» **EXERCISE**
From the first line to the last, retype everything below exactly, minus the pictures.
Start of THE INPUT
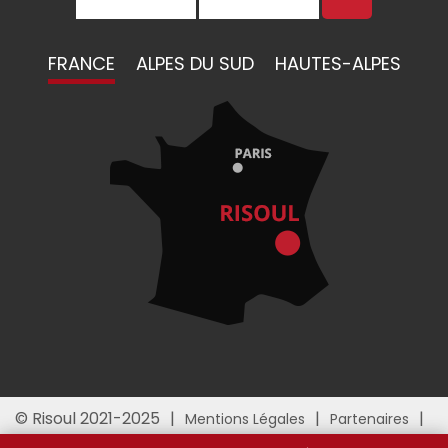
FRANCE
ALPES DU SUD
HAUTES-ALPES
© Risoul 2021-2025
Mentions Légales
Partenaires
Gestion des cookies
End of THE INPUT
» **RESULT FOR THIS TASK**
FRANCE
ALPES DU SUD
HAUTES-ALPES
© Risoul 2021-2025
Mentions Légales
Partenaires
Gestion des cookies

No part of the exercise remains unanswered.